=== EXERCISE MATERIAL ===

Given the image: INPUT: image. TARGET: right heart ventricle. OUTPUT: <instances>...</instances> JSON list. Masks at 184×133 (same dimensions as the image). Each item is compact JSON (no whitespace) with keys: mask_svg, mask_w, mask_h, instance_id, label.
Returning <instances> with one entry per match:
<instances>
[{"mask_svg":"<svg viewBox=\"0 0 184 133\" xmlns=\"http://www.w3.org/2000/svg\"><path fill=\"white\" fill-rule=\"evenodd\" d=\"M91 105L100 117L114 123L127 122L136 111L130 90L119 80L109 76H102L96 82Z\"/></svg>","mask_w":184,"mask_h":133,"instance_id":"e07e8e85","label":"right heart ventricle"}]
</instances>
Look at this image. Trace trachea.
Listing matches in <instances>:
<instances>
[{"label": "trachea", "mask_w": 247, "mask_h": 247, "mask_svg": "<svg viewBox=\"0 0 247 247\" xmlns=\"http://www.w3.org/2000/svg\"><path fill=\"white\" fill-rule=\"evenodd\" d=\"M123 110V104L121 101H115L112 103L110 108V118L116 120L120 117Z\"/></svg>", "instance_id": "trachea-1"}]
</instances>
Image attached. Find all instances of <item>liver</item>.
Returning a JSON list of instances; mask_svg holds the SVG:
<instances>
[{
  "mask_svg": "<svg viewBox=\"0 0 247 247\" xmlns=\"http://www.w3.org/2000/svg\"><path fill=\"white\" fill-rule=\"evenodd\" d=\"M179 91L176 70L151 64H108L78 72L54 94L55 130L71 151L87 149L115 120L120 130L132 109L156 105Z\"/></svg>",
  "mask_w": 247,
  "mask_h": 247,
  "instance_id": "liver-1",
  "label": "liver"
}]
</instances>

===

ASSIGNMENT :: Reproduce every entry shown above, precisely as it stands.

COMPLETED EXERCISE ::
Given the image: INPUT: image. TARGET: right heart ventricle. OUTPUT: <instances>...</instances> JSON list. Masks at 184×133 (same dimensions as the image). Each item is compact JSON (no whitespace) with keys: mask_svg, mask_w, mask_h, instance_id, label.
Returning <instances> with one entry per match:
<instances>
[{"mask_svg":"<svg viewBox=\"0 0 184 133\" xmlns=\"http://www.w3.org/2000/svg\"><path fill=\"white\" fill-rule=\"evenodd\" d=\"M91 105L100 117L114 123L127 122L136 111L130 90L119 80L109 76H102L96 82Z\"/></svg>","mask_w":184,"mask_h":133,"instance_id":"e07e8e85","label":"right heart ventricle"}]
</instances>
Look at this image. Trace trachea.
Listing matches in <instances>:
<instances>
[{"label": "trachea", "mask_w": 247, "mask_h": 247, "mask_svg": "<svg viewBox=\"0 0 247 247\" xmlns=\"http://www.w3.org/2000/svg\"><path fill=\"white\" fill-rule=\"evenodd\" d=\"M123 110V104L121 101H115L112 103L110 108V118L116 120L120 117Z\"/></svg>", "instance_id": "trachea-1"}]
</instances>
Image attached. Find all instances of <item>liver</item>.
Returning a JSON list of instances; mask_svg holds the SVG:
<instances>
[{
  "mask_svg": "<svg viewBox=\"0 0 247 247\" xmlns=\"http://www.w3.org/2000/svg\"><path fill=\"white\" fill-rule=\"evenodd\" d=\"M179 91L176 70L151 64H108L78 72L54 94L55 130L71 151L87 149L115 120L120 130L132 109L156 105Z\"/></svg>",
  "mask_w": 247,
  "mask_h": 247,
  "instance_id": "liver-1",
  "label": "liver"
}]
</instances>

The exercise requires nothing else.